[PATCH] sched/fair: Make SCHED_IDLE se be preempted in strict hierarchy

Tianchen Ding posted 1 patch 1 year, 7 months ago
kernel/sched/fair.c | 19 ++++++++-----------
1 file changed, 8 insertions(+), 11 deletions(-)
[PATCH] sched/fair: Make SCHED_IDLE se be preempted in strict hierarchy
Posted by Tianchen Ding 1 year, 7 months ago
Consider the following cgroup:
                       root
                        |
             ------------------------
             |                      |
       normal_cgroup            idle_cgroup
             |                      |
   SCHED_IDLE task_A           SCHED_NORMAL task_B

According to the cgroup hierarchy, A should preempt B. But current
check_preempt_wakeup_fair() treats cgroup se and task separately, so B
will preempt A unexpectedly.
Unify the wakeup logic by {p}se_is_idle only.

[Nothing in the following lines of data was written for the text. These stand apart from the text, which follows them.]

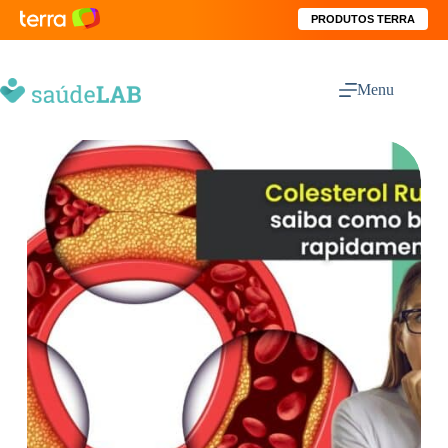
PRODUTOS TERRA
Menu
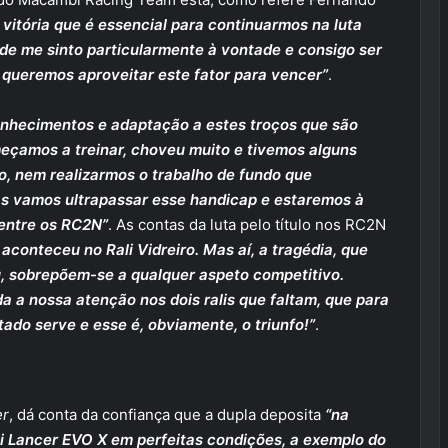
vitória que é essencial para continuarmos na luta
nde me sinto particularmente à vontade e consigo ser
, queremos aproveitar este fator para vencer”
.
onhecimentos e adaptação a estes troços que são
eçamos a treinar, choveu muito e tivemos alguns
, nem realizarmos o trabalho de fundo que
s vamos ultrapassar esse handicap e estaremos à
 entre os RC2N”
. As contas da luta pelo título nos RC2N
aconteceu no Rali Vidreiro. Mas aí, a tragédia, que
u, sobrepõem-se a qualquer aspeto competitivo.
da a nossa atenção nos dois ralis que faltam, que para
ltado serve
e esse é, obviamente, o triunfo!”
.
er
, dá conta da confiança que a dupla deposita
“na
i Lancer EVO X em perfeitas condições, a exemplo do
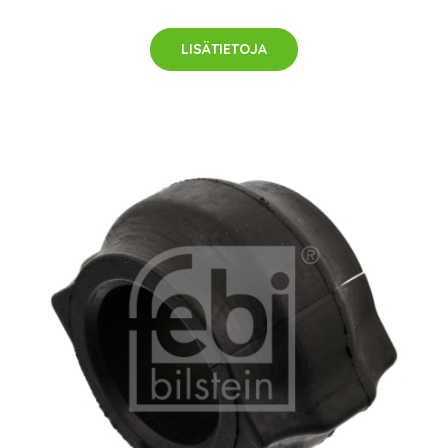
LISÄTIETOJA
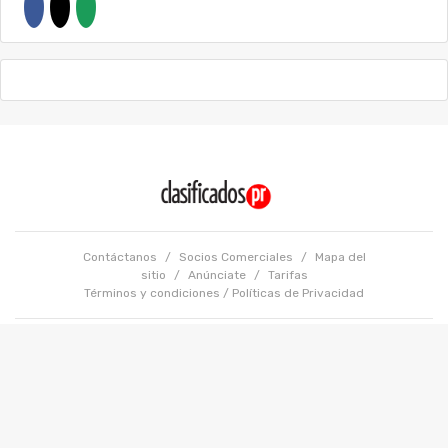
Contáctanos
/
Socios Comerciales
/
Mapa del
sitio
/
Anúnciate
/
Tarifas
Términos y condiciones
/
Políticas de Privacidad
Copyright @ 2026 GFR Media LLC. Todos los Derechos Reservados.
Powered by:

Also fix a bug about se_is_idle() definition when
!CONFIG_FAIR_GROUP_SCHED.

Fixes: 304000390f88 ("sched: Cgroup SCHED_IDLE support")
Signed-off-by: Tianchen Ding <dtcccc@linux.alibaba.com>
---
 kernel/sched/fair.c | 19 ++++++++-----------
 1 file changed, 8 insertions(+), 11 deletions(-)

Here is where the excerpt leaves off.